В одном из писем Вигель не без оснований заметил, что Петр Яковлевич всю свою жизнь провел в чтении, которое в период вынужденного заточения в «Фиаиде» стало особенно интенсивным. Книги, заслуживающие, с его точки зрения, особого интереса, «басманный философ» рекомендует Левашовой, посылающей их Герцену. Последний все еще занят размышлениями о христианстве, пытается писать статьи о религии и философии, и Чаадаеву хотелось бы направить его усилия в русло собственных идей.

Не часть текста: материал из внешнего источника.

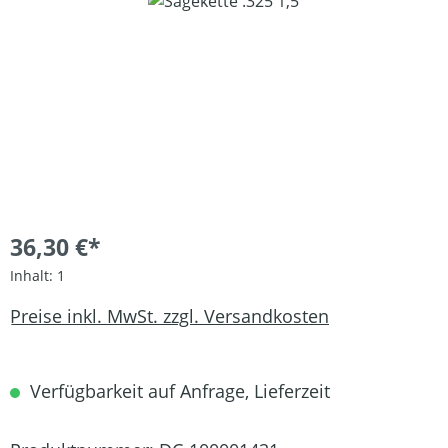
Bildergalerie überspringen
36,30 €*
Inhalt:
1
Preise inkl. MwSt. zzgl. Versandkosten
Verfügbarkeit auf Anfrage, Lieferzeit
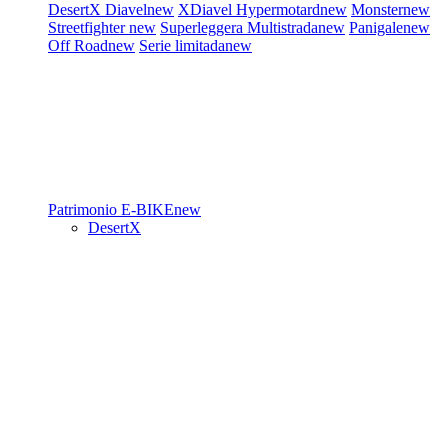
DesertX
Diavel
new
XDiavel
Hypermotard
new
Monster
new
Streetfighter
new
Superleggera
Multistrada
new
Panigale
new
Off Road
new
Serie limitada
new
Patrimonio
E-BIKE
new
DesertX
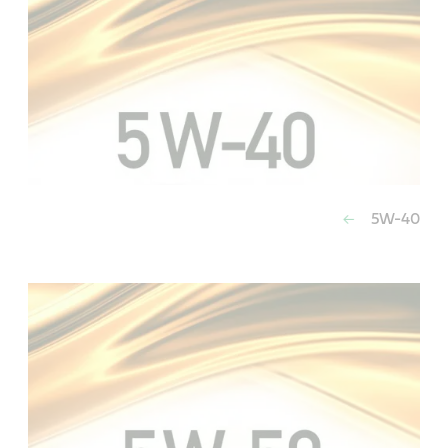
5W-40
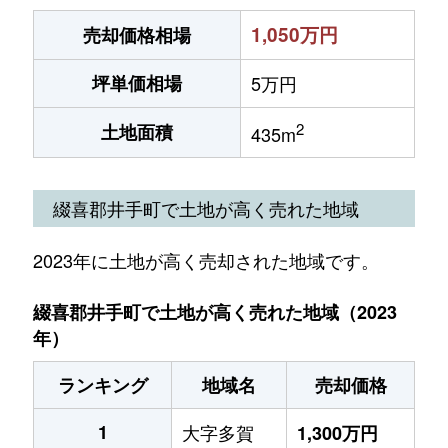
1,050万円
売却価格相場
坪単価相場
5万円
2
土地面積
435m
綴喜郡井手町で土地が高く売れた地域
2023年に土地が高く売却された地域です。
綴喜郡井手町で土地が高く売れた地域（2023
年）
ランキング
地域名
売却価格
1
大字多賀
1,300万円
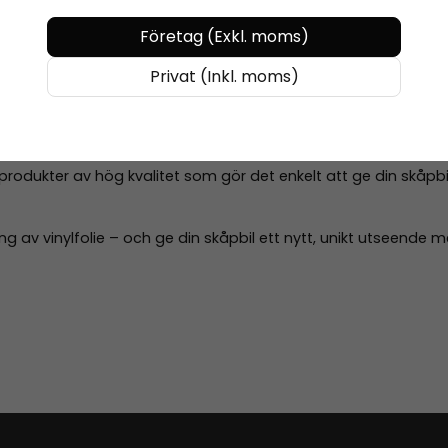
Företag (Exkl. moms)
rodukter
Privat (Inkl. moms)
foliera skåpbil själv. Vi säljer
vinylfolie, verktyg och tillbehör
esultat.
 produkter av hög kvalitet som gör det enkelt att ge din skåpbi
ng av vinylfolie – och ge din skåpbil ett nytt, unikt utseende m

Любвеобильная Екатерина Гавриловна, помогающая ссыльному «сенсимонисту», не оставляет без внимания и другого молодого человека, подающего большие надежды, — Михаила Александровича Бакунина. Он пополняет число «непонятных» обитателей ее дома и становится соседом Чаадаева. Этому молодому человеку суждено в недалеком будущем превратиться в европейски знаменитого анархиста, видящего во всеобщем разрушении «божественное» начало. Сейчас же он целиком погружен в изучение Гегеля, пока еще используя его систему для своеобразного «примирения» с окружающей реальностью, в которой «все действительное разумно». Настало время, поверяет он свои думы прославленному опальному соседу, когда политика должна превратиться в религию, а религия — в политику, направленную на возвышение практической жизни; назначение человека не в том, чтобы страдать, сложа руки, в ожидании загробного спасения, а в том, чтобы собственными усилиями свести небо на землю, a землю поднять до небес. В мыслях нового жильца Петр Яковлевич слышит нечто созвучное своей идее «царства божия», хотя его и настораживают отвлеченность и определенные «своевольные» крайности, избавиться от которых он стремится помочь новоиспеченному гегельянцу, увлеченному «заносчивой философией», излюбленными рассуждениями. В одном из писем Бакунин сообщает о своей «длительной беседе с Чаадаевым о прогрессе человеческого рода», говоря, что тот «воображает себя руководителем и знаменосцем» сего прогресса.